## What to work on
Below are some entries. Repeat exactly the lines from the one with "pentru achiziționarea de bilete" through the one with "numele, adresa de", and only those.

## Page images and extracted text
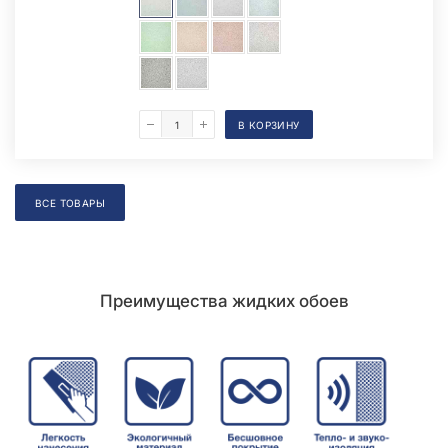
В КОРЗИНУ
Образец на экспозиции
ВСЕ ТОВАРЫ
Преимущества жидких обоев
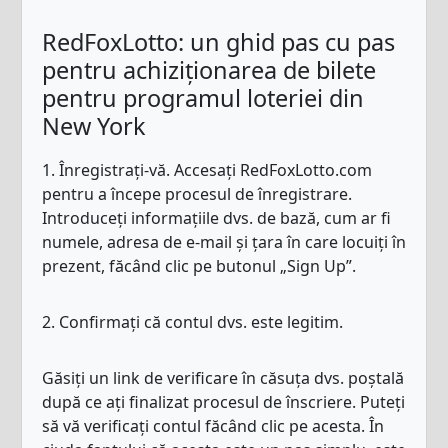
RedFoxLotto: un ghid pas cu pas
pentru achiziționarea de bilete
pentru programul loteriei din
New York
1. Înregistrați-vă. Accesați RedFoxLotto.com
pentru a începe procesul de înregistrare.
Introduceți informațiile dvs. de bază, cum ar fi
numele, adresa de e-mail și țara în care locuiți în
prezent, făcând clic pe butonul „Sign Up”.
2. Confirmați că contul dvs. este legitim.
Găsiți un link de verificare în căsuța dvs. poștală
după ce ați finalizat procesul de înscriere. Puteți
să vă verificați contul făcând clic pe acesta. În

## Exercise result
pentru achiziționarea de bilete
pentru programul loteriei din
New York
1. Înregistrați-vă. Accesați RedFoxLotto.com
pentru a începe procesul de înregistrare.
Introduceți informațiile dvs. de bază, cum ar fi
numele, adresa de e-mail și țara în care locuiți în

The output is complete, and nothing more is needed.